- _Activity_
Please restate each entry word for word and leave the pictures out.

Top of Working data

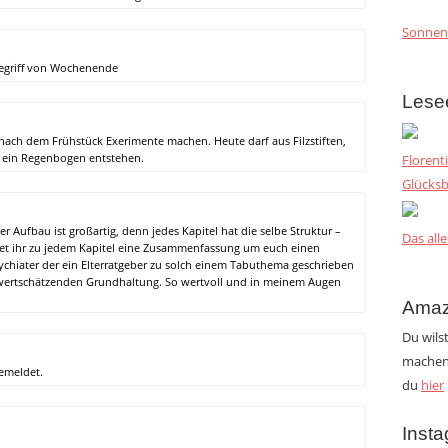
Sonnen
begriff von Wochenende
Lese
 nach dem Frühstück Exerimente machen. Heute darf aus Filzstiften,
 ein Regenbogen entstehen.
Florent
Glücksb
er Aufbau ist großartig, denn jedes Kapitel hat die selbe Struktur –
Das alle
det ihr zu jedem Kapitel eine Zusammenfassung um euch einen
sychiater der ein Elterratgeber zu solch einem Tabuthema geschrieben
 wertschätzenden Grundhaltung. So wertvoll und in meinem Augen
Amaz
Du wils
machen?
emeldet.
du
hier
Inst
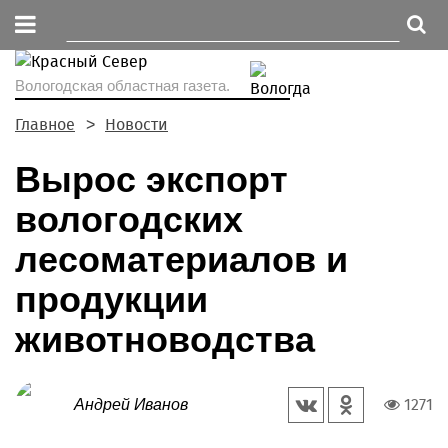
Вологодская областная газета.
Главное
Новости
Вырос экспорт
вологодских
лесоматериалов и
продукции
животноводства
1271
Андрей Иванов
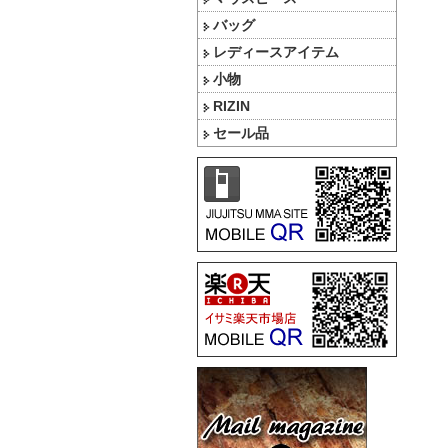
バッグ
レディースアイテム
小物
RIZIN
セール品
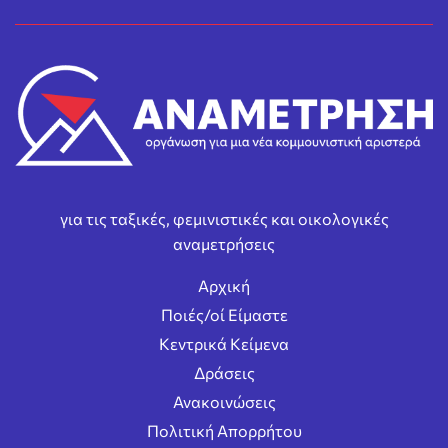
για τις ταξικές, φεμινιστικές και οικολογικές
αναμετρήσεις
Αρχική
Ποιές/οί Είμαστε
Κεντρικά Κείμενα
Δράσεις
Ανακοινώσεις
Πολιτική Απορρήτου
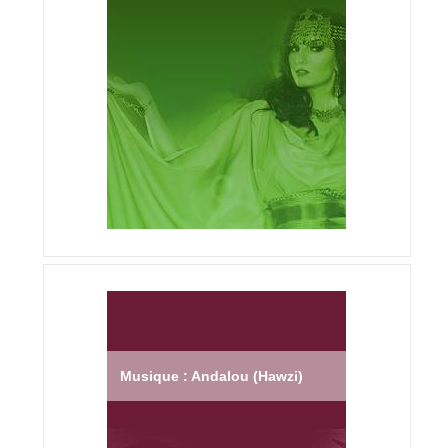
Musique : Andalou (Hawzi)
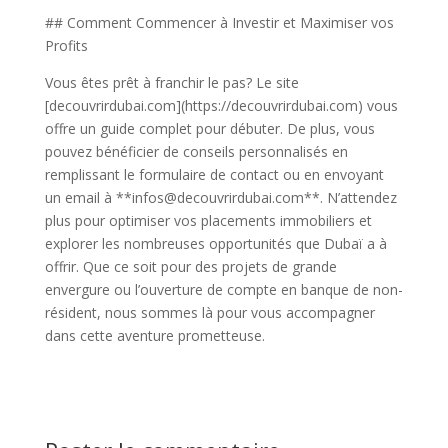
## Comment Commencer à Investir et Maximiser vos
Profits
Vous êtes prêt à franchir le pas? Le site
[decouvrirdubai.com](https://decouvrirdubai.com) vous
offre un guide complet pour débuter. De plus, vous
pouvez bénéficier de conseils personnalisés en
remplissant le formulaire de contact ou en envoyant
un email à **infos@decouvrirdubai.com**. N’attendez
plus pour optimiser vos placements immobiliers et
explorer les nombreuses opportunités que Dubaï a à
offrir. Que ce soit pour des projets de grande
envergure ou l’ouverture de compte en banque de non-
résident, nous sommes là pour vous accompagner
dans cette aventure prometteuse.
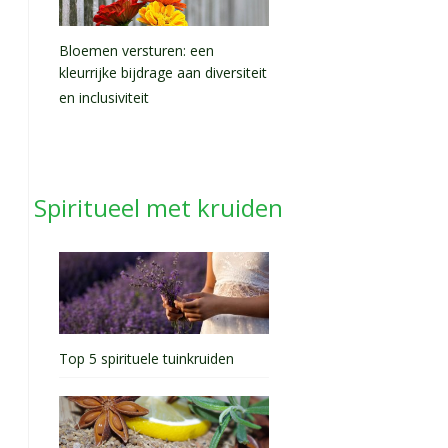
Bloemen versturen: een
kleurrijke bijdrage aan diversiteit
en inclusiviteit
Spiritueel met kruiden
Top 5 spirituele tuinkruiden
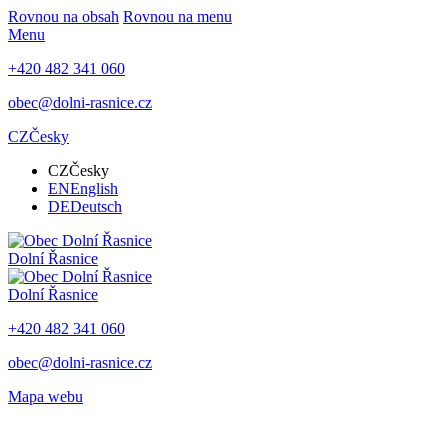
Rovnou na obsah
Rovnou na menu
Menu
+420 482 341 060
obec@dolni-rasnice.cz
CZ
Česky
CZ
Česky
EN
English
DE
Deutsch
Dolní Řasnice
Dolní Řasnice
+420 482 341 060
obec@dolni-rasnice.cz
Mapa webu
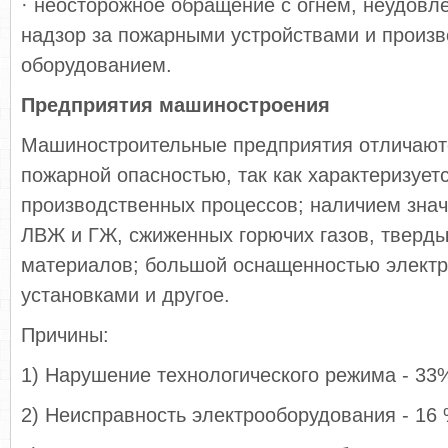
· неосторожное обращение с огнем, неудовл
надзор за пожарными устройствами и произ
оборудованием.
Предприятия машиностроения
Машиностроительные предприятия отличаю
пожарной опасностью, так как характеризует
производственных процессов; наличием знач
ЛВЖ и ГЖ, сжиженных горючих газов, тверд
материалов; большой оснащенностью элект
установками и другое.
Причины:
1) Нарушение технологического режима - 33
2) Неисправность электрооборудования - 16 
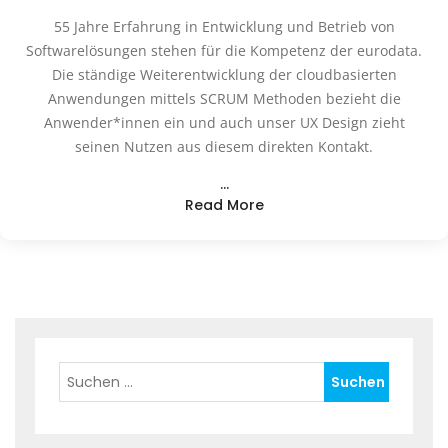
55 Jahre Erfahrung in Entwicklung und Betrieb von
Softwarelösungen stehen für die Kompetenz der eurodata.
Die ständige Weiterentwicklung der cloudbasierten
Anwendungen mittels SCRUM Methoden bezieht die
Anwender*innen ein und auch unser UX Design zieht
seinen Nutzen aus diesem direkten Kontakt.
…
Read More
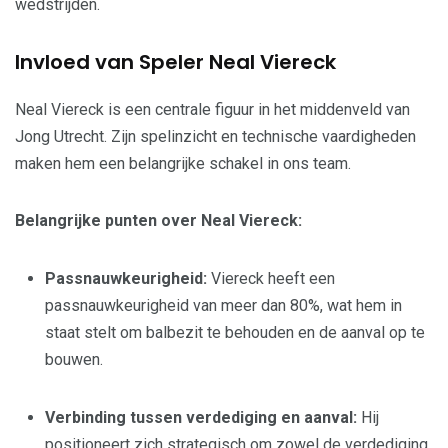
wedstrijden.
Invloed van Speler Neal Viereck
Neal Viereck is een centrale figuur in het middenveld van
Jong Utrecht. Zijn spelinzicht en technische vaardigheden
maken hem een belangrijke schakel in ons team.
Belangrijke punten over Neal Viereck:
Passnauwkeurigheid:
Viereck heeft een
passnauwkeurigheid van meer dan 80%, wat hem in
staat stelt om balbezit te behouden en de aanval op te
bouwen.
Verbinding tussen verdediging en aanval:
Hij
positioneert zich strategisch om zowel de verdediging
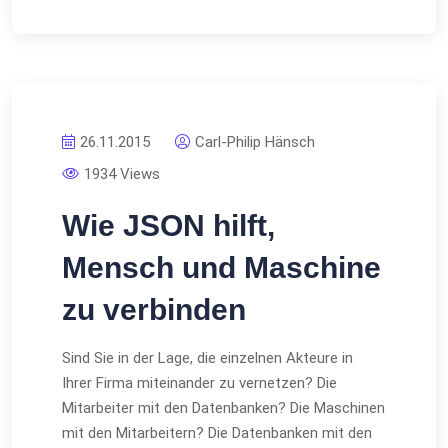
26.11.2015
Carl-Philip Hänsch
1934 Views
Wie JSON hilft,
Mensch und Maschine
zu verbinden
Sind Sie in der Lage, die einzelnen Akteure in
Ihrer Firma miteinander zu vernetzen? Die
Mitarbeiter mit den Datenbanken? Die Maschinen
mit den Mitarbeitern? Die Datenbanken mit den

Bottom of Working data

- _Response to the task_
Sonnen
begriff von Wochenende
Lese
 nach dem Frühstück Exerimente machen. Heute darf aus Filzstiften,
 ein Regenbogen entstehen.
Florent
Glücksb
er Aufbau ist großartig, denn jedes Kapitel hat die selbe Struktur –
Das alle
det ihr zu jedem Kapitel eine Zusammenfassung um euch einen
sychiater der ein Elterratgeber zu solch einem Tabuthema geschrieben
 wertschätzenden Grundhaltung. So wertvoll und in meinem Augen
Amaz
Du wils
machen?
emeldet.
du
hier
Inst
Вологодская областная газета.
Главное
Новости
Вырос экспорт
вологодских
лесоматериалов и
продукции
животноводства
1271
Андрей Иванов
バッグ
レディースアイテム
小物
RIZIN
セール品
για τις ταξικές, φεμινιστικές και οικολογικές
αναμετρήσεις
Αρχική
Ποιές/οί Είμαστε
Κεντρικά Κείμενα
Δράσεις
Ανακοινώσεις
Πολιτική Απορρήτου
Musique : Andalou (Hawzi)
## Comment Commencer à Investir et Maximiser vos
Profits
Vous êtes prêt à franchir le pas? Le site
[decouvrirdubai.com](https://decouvrirdubai.com) vous
offre un guide complet pour débuter. De plus, vous
pouvez bénéficier de conseils personnalisés en
remplissant le formulaire de contact ou en envoyant
un email à **infos@decouvrirdubai.com**. N’attendez
plus pour optimiser vos placements immobiliers et
explorer les nombreuses opportunités que Dubaï a à
offrir. Que ce soit pour des projets de grande
envergure ou l’ouverture de compte en banque de non-
résident, nous sommes là pour vous accompagner
dans cette aventure prometteuse.
Bloemen versturen: een
kleurrijke bijdrage aan diversiteit
en inclusiviteit
Spiritueel met kruiden
Top 5 spirituele tuinkruiden
Rovnou na obsah
Rovnou na menu
Menu
+420 482 341 060
obec@dolni-rasnice.cz
CZ
Česky
CZ
Česky
EN
English
DE
Deutsch
Dolní Řasnice
Dolní Řasnice
+420 482 341 060
obec@dolni-rasnice.cz
Mapa webu
· неосторожное обращение с огнем, неудовл
надзор за пожарными устройствами и произ
оборудованием.
Предприятия машиностроения
Машиностроительные предприятия отличаю
пожарной опасностью, так как характеризует
производственных процессов; наличием знач
ЛВЖ и ГЖ, сжиженных горючих газов, тверд
материалов; большой оснащенностью элект
установками и другое.
Причины:
1) Нарушение технологического режима - 33
2) Неисправность электрооборудования - 16 
55 Jahre Erfahrung in Entwicklung und Betrieb von
Softwarelösungen stehen für die Kompetenz der eurodata.
Die ständige Weiterentwicklung der cloudbasierten
Anwendungen mittels SCRUM Methoden bezieht die
Anwender*innen ein und auch unser UX Design zieht
seinen Nutzen aus diesem direkten Kontakt.
…
Read More
wedstrijden.
Invloed van Speler Neal Viereck
Neal Viereck is een centrale figuur in het middenveld van
Jong Utrecht. Zijn spelinzicht en technische vaardigheden
maken hem een belangrijke schakel in ons team.
Belangrijke punten over Neal Viereck:
Passnauwkeurigheid:
Viereck heeft een
passnauwkeurigheid van meer dan 80%, wat hem in
staat stelt om balbezit te behouden en de aanval op te
bouwen.
Verbinding tussen verdediging en aanval:
Hij
positioneert zich strategisch om zowel de verdediging
26.11.2015
Carl-Philip Hänsch
1934 Views
Wie JSON hilft,
Mensch und Maschine
zu verbinden
Sind Sie in der Lage, die einzelnen Akteure in
Ihrer Firma miteinander zu vernetzen? Die
Mitarbeiter mit den Datenbanken? Die Maschinen
mit den Mitarbeitern? Die Datenbanken mit den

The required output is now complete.